Under federal law, marijuana remains classified as a Schedule 1 substance, ranked alongside heroin, and is deemed illegal, despite some states' decisions to legalize.

Madsen said he's currently working on a substitute to the bill to make it more research friendly, but said his priority is to provide relief for Utahns.

Hamilton said Vickers' bill does more to place controls on licensing and tracking of those approved to produce and dispense the oil. Doctors recommending the oil would be registered with the state with special training, and their patients would be issued a medical cannabidoil card.

Hamilton did acknowledge, however, that Madsen's bill has more restrictions than most states.

"I think Madsen, to his credit, is trying not to let Utah turn into California, but we just think it's a lot more likely to turn into a California-type situation with his bill than with Vickers' bill," he said.

Cultural impact

Medical marijuana creates not only medical concerns, but also cultural concerns, according to Mark A. R. Kleiman, a professor at New York University and previously the University of California, Los Angeles, and an expert on marijuana policy who was the chief adviser to Washington state on its marijuana law.

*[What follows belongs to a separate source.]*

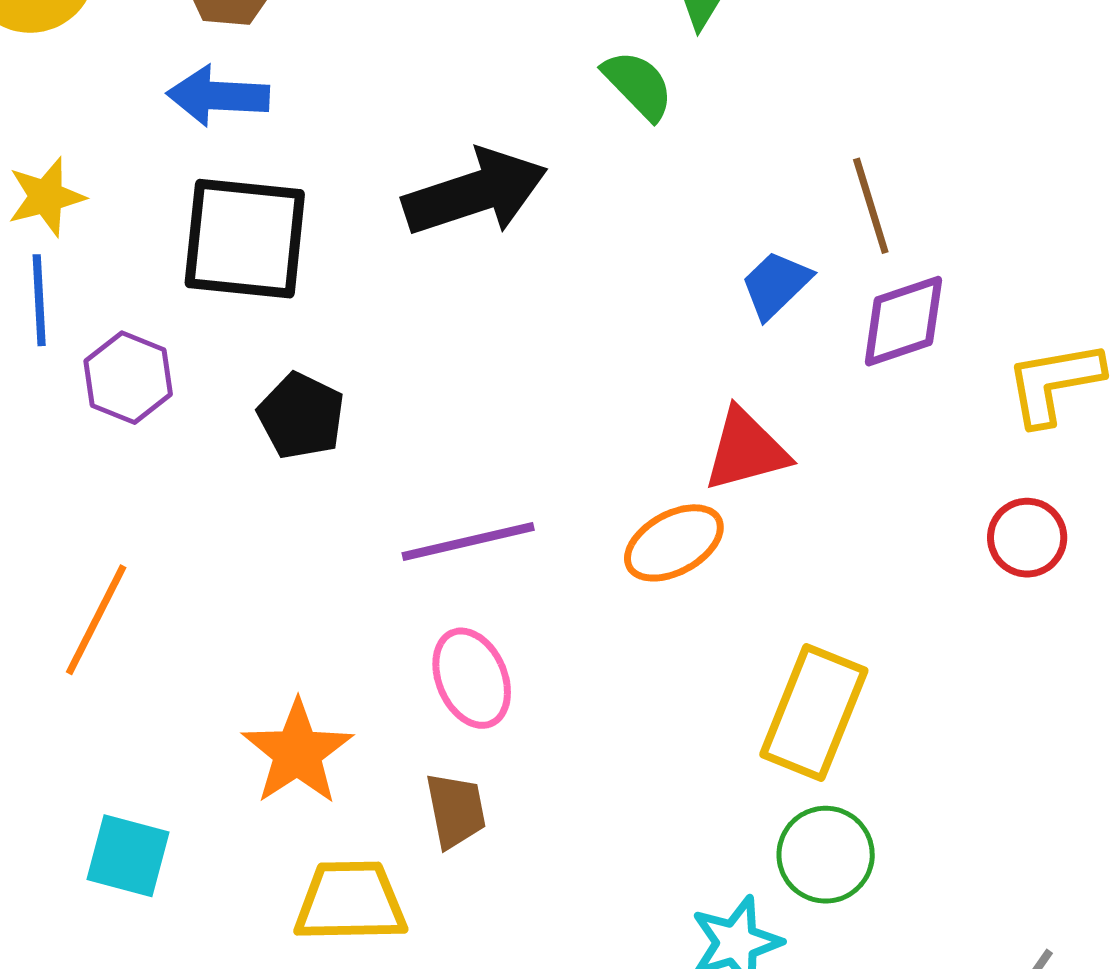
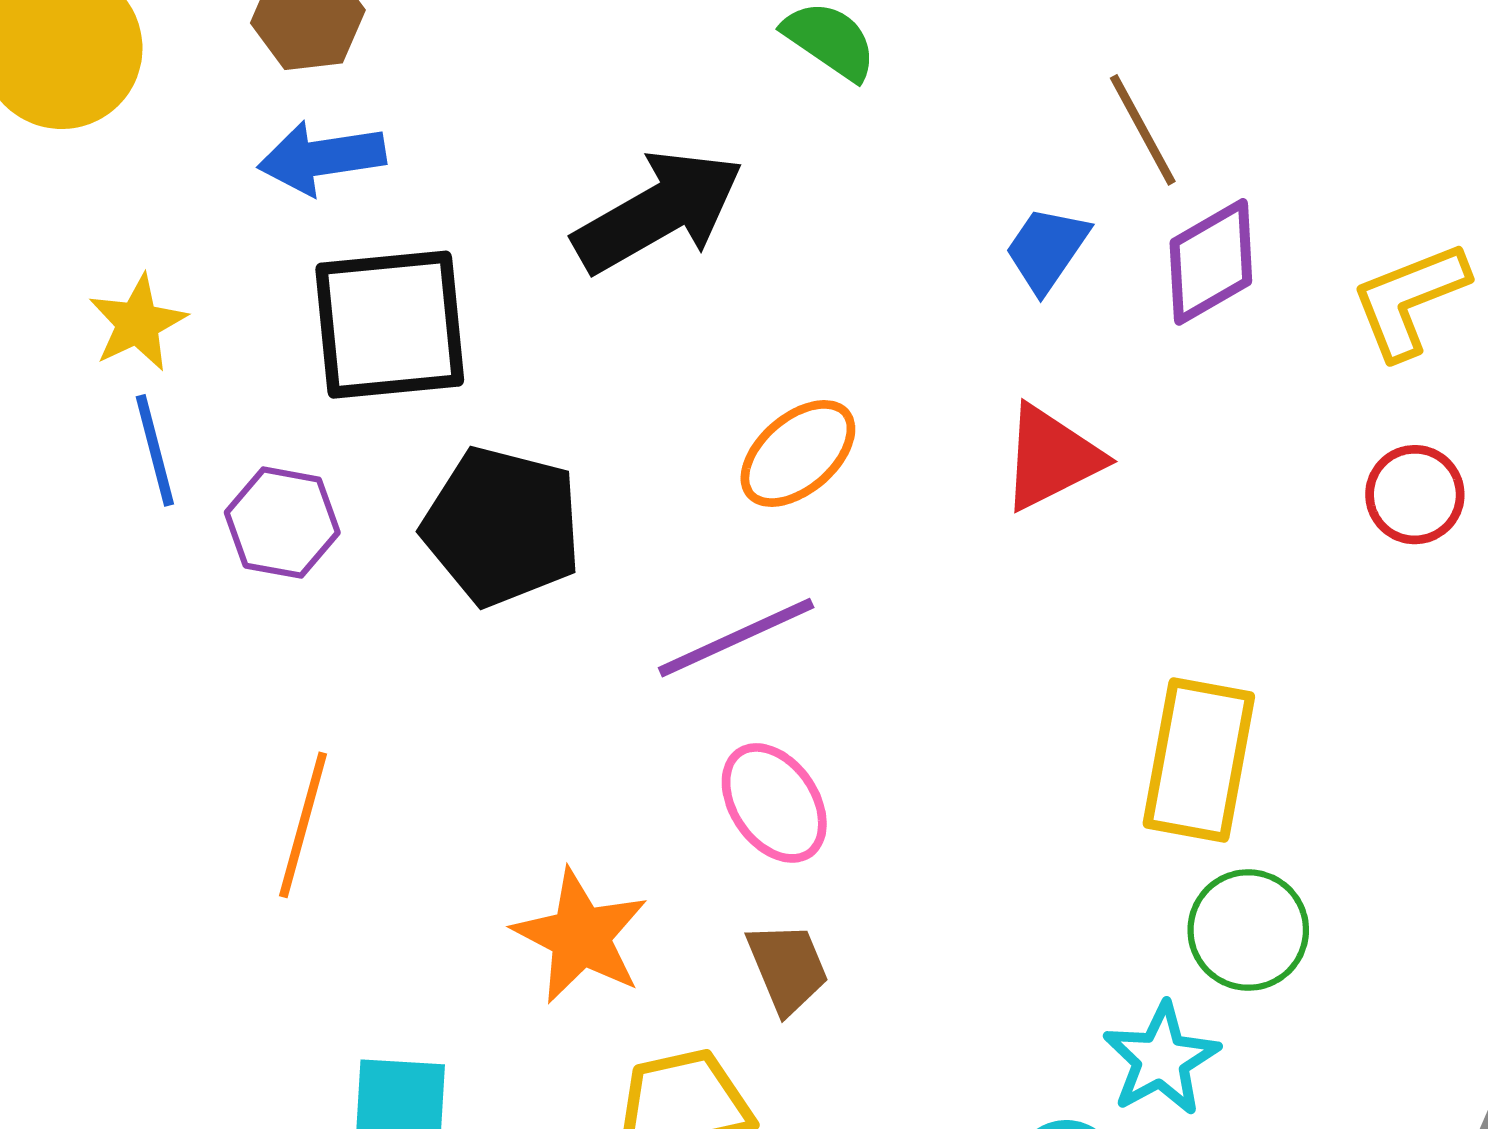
black pentagon: (301, 416) -> (502, 526), size x1.5
orange ellipse: (674, 543) -> (798, 453), moved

Kleiman said in states like California with lax medical marijuana laws, dispensaries can create an "unhealthy culture."

"Some places are run by people who genuinely believe in the therapeutic power of cannabis and give sincere advice to their customers, but others are essentially whole-sale dope dealerships," Kleiman said. "There are places where there are signs in the window that say, 'Please don't resale on the street right outside this door.'"

He said if Utah passes medical marijuana legislation, it should be prepared to have a strong "medical discipline regime," because in states that allow their doctors to have casual relationships with their patients, "the medical marijuana user looks a lot like a marijuana user and not very much like a patient."

Hamilton said that's his fear with Madsen's bill. He said even though Madsen's bill has tighter regulations in place than California, it's a much larger step than Vickers' bill.

“I don’t think Utah is ready for that," Hamilton said. "We’re not California or Oregon, Washington or Colorado. We’re culturally a different state, and I think it’s important we take a slow, prudent approach to what has become a national rush to legalize marijuana."

Other opinions

While the Utah Medical Association represents the state's medical leaders, Madsen indicated "at least one doctor a day" has come to the Capital this session to support his bill.

Supporters of Madsen's bill say Utahns who are suffering should not have to wait any longer for relief. They also argue Vickers' bill would provide treatment to a smaller group and limit relief since some medical conditions benefit from the THC component of the plant.

While some doctors and physicians have spoken in support of Madsen's bill, so have some religious leaders, including Pastor Steve Klemz of Zion Lutheran Church.

"As I've heard the stories of those shared by those in chronic pain, my heart goes out to those people," Klemz said. "If (medical marijuana) is going to help those to receive medical marijuana, I see it as a gift from God, quite frankly."

Klemz said he favors Madsen's bill over Vickers' because it would do more to help suffering Utahns.

"As far as health care goes, I'm tired of this way of being cautious or doing it the Utah-way, which continues to leave, especially the poor, without adequate health care," Klemz said.

The Rt. Rev. Scott Hayashi, bishop of the Episcopal Diocese of Utah, issued a prepared statement Friday:

"If medical science is proving that cannabis oil is demonstrably helpful to ease the pain and suffering of people with certain medical conditions, than as a person of faith and compassion, I support the easing of that pain and that suffering and the healing of their bodies," Hayashi said.

He did not weigh in on either bill.

The Catholic Diocese of Utah, also declined to take a position on either bill Friday. Spokeswoman Jean Hill said the diocese is more concerned with other bills dealing with the death penalty, criminal justice reform and Medicaid expansion.